Tripods are essential for many forms of image making but no more so than for Landscape photography. Tripods not only provide stability, they are a platform to work from. Just like a painter and his easel they allow the user to tweak the composition, use different techniques and to simply step back and take your time.
If you’re a beginner looking to improve your photography then rather than invest in a new camera or lens, buy a decent, sturdy tripod. The ability to change settings and see the direct results image to image is one of the quickest ways of learning how your equipment works and improve your images.
The tripod market is huge, and is growing at quite a rate. There are vast number of manufactures providing an array of features, materials and weight classes. Manfrotto are the market leader and there is no doubt most photographers would have owned one of their tripods at some point. Most likely from their 055 / 190 aluminium range which are affordable and well built. The downside to these are their weight. After carrying mine up a few mountains it was an easy decision, despite the cost, to move onto a carbon fibre based tripod. Gitzo are the go to brand for many professionals. Offering the most lightweight and sturdy carbon fibre tripods on the market. However, they are expensive, and for a photographer on a budget the continued onslaught of lugging around heavy equipment or parting with a small fortune is a tough choice to make.
In more recent years, with the continued manufacturing growth in East Asia there have sprung numerous companies offering lightweight alternatives for a fraction of the price. But are they any good and how do they compare?

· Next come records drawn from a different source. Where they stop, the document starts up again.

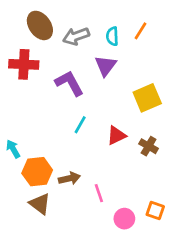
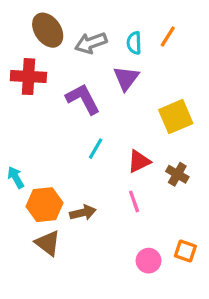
pink line: (99, 193) -> (134, 201), moved

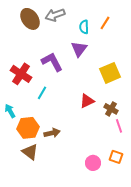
gray arrow: (91, 43) -> (55, 15), moved
red cross: (28, 77) -> (21, 74), moved, turned 30
cyan line: (96, 149) -> (42, 93), moved
pink line: (134, 201) -> (119, 126), moved

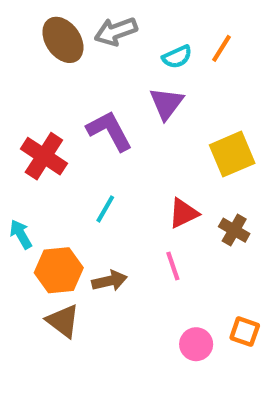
cyan semicircle: (84, 27) -> (177, 57), turned -112
cyan line: (42, 93) -> (105, 209), moved
pink line: (119, 126) -> (173, 266), moved

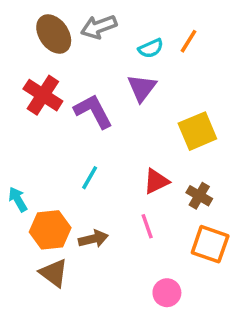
red cross: (44, 156) -> (43, 95), moved
orange square: (245, 332) -> (210, 244), moved, size x1.5

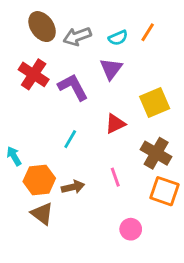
gray arrow: (99, 27) -> (77, 36), moved
red triangle: (156, 181) -> (115, 124), moved
brown cross: (199, 196) -> (156, 153), size x1.5

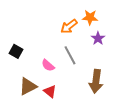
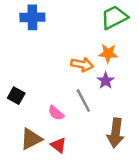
orange arrow: (69, 26) -> (82, 65), turned -132
purple star: (98, 38) -> (106, 81), moved

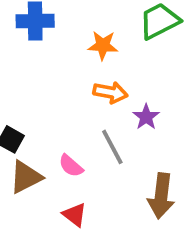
orange star: (108, 53) -> (103, 45), moved
brown triangle: (31, 139) -> (26, 177), moved

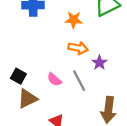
pink semicircle: (71, 166) -> (54, 79), moved

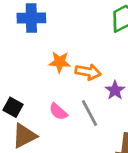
orange star: (74, 20) -> (60, 62), moved

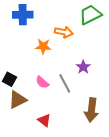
orange arrow: (88, 72) -> (64, 32), moved

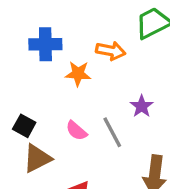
blue cross: (23, 15) -> (45, 44), moved

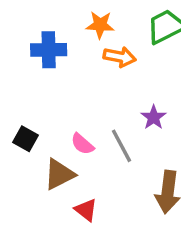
orange star: (78, 74) -> (100, 25), moved
brown triangle: (37, 158) -> (59, 174), moved

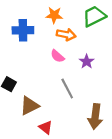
purple star: (154, 117) -> (87, 62), moved
pink semicircle: (82, 144) -> (57, 56), moved

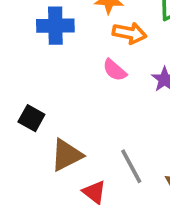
gray line: (67, 88) -> (131, 166), moved

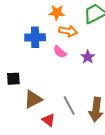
blue cross: (55, 26) -> (35, 37), moved
black square: (31, 118) -> (13, 79), turned -32

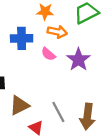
purple star: (88, 57) -> (78, 60), size x1.5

I’m going to run a comparison on my Gitzo GT2541 tripod from their highly popular ‘Mountaineering’ range and a cheaper no-frills alternative from a South Korean brand, Sirui and their R-2204 model. I chose these two as both are very similar in design and build. Both manufacturers have a wide (yet confusing) range of tripods that might have more or less features that suit your needs better than these two. But this review is to give you more of an idea of the brands rather than direct comparisons of specifications.
Both tripods are extremely similar in design, both with twist lock legs, reversible centre columns and adjustable leg angles. The main difference is that the Gitzo can nearly reach ground level (16cm) whereas the Sirui legs are limited to a minimum angle of 90 degrees leaving it’s lowest position at 36.5cm. For me though, I rarely shoot that close to the ground so I’ve never had an issue.
The Gitzo ‘2 series’ mountaineering range tripods come in two heights, the taller (defined by ‘L’ in the model name) version which is around 12cm higher fully extended than it’s counterpart but around 5% more expensive. 12cm doesn’t sound much but being 6’ 4” it makes a big difference by having the camera at eye level. The Sirui comes in one size fits all and sits at a comfortable height for me at 163cm, fully extended.
The weight is a big factor here, the Siriu comes in at a feather-weight 1.3kg which is impressive considering its overall height. My Gitzo is only 150g more but added onto your backpack, the extra weight is considerable. The more up to date versions of the Gitzo are as much as 450 grams heavier!
As you would imagine the Gitzo is extremely well built and ticks all the aesthetic boxes. The Surui does also look the part but on closer inspection you can see where cheaper materials have been used. However, it’s worth mentioning the center hub of the tripod is made from milled aluminium rather than the casted magnesium alloy on the Gitzo. This is worth mentioning as over the years Gitzo users have reported issues of these hubs cracking or snapping in extreme conditions. Gitzo are still using the Mg alloy but have now suggested a minimum temp usage of -30 degrees C. The alloy failures are rare relative to the amount of used tripods so it’s up for debate to whether Gitzo should start using a stronger, more reliable material.
These tripods are fairly basic but the less features also means less weight. Gitzo have since updated their mountaineering ranges to include more features in the equivalent GT2542 and more recently GT2543. However these extra features have increased the weight making it less favourable for mountain photography. They have, however, increased the sturdiness of the thinner and slightly smaller 1 series which looks like a viable option.
One thing I like about the Sirui are the retractable spikes within the feet, it’s a clever solution which I have found useful, especially on ice. Unfortunately the spikes aren’t really long enough to make much difference on soft ground such as mud or sand and the foot diameter is much larger than the Gitzo which make it difficult to penetrate through undergrowth. It’s also worth noting that I find the rubber on the Surui is very soft making the camera a little less study on harder ground. The Gitzo has the advantage of interchangeable feet which simply screw into the bottom, meaning you can fit much larger spikes than the Sirui but that again comes at a cost and additional weight.
I initially bought the Surui tripod for extra support for my time-lapse and video work, yet I’ve found myself using it on a more regular basis. You can’t deny that the Sirui tripods are incredible value for money with the Gitzo range at 3-4 times the price of the Sirui alternatives. There really isn’t much else out there that can beat it on price.
Gitzo tripods are very well made and work incredibly well in the field. If I was walking out the door to go and catch the sunset then I would pick up the Gitzo everytime. But if you’re looking to ditch the aluminium dead weight for a lighter and cheaper alternative without the frills then I would highly recommend Sirui tripods.